TASK OBJECTIVE:
Tally the lines in the data that follows that include the word "bearing", and report nothing but the total.

(SUPPLIED DATA)

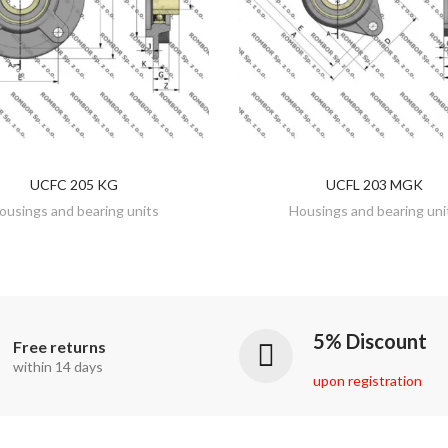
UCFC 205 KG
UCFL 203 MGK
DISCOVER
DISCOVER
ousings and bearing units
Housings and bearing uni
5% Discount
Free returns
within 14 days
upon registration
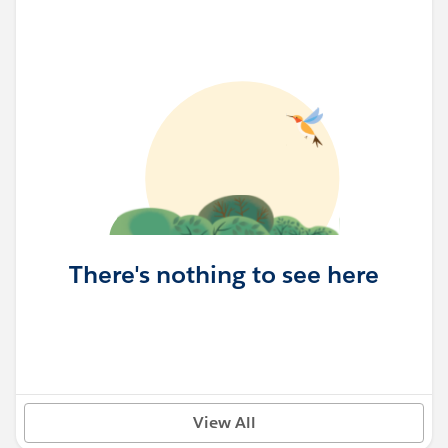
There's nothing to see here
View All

(End SUPPLIED DATA)
(SUPPLIED DATA)

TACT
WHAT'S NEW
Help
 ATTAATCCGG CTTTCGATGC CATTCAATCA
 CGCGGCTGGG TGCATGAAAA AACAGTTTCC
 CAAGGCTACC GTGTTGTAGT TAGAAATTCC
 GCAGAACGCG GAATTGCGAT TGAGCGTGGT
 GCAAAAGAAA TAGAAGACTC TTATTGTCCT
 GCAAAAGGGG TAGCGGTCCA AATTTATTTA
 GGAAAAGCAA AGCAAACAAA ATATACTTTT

(End SUPPLIED DATA)

RESULT:
2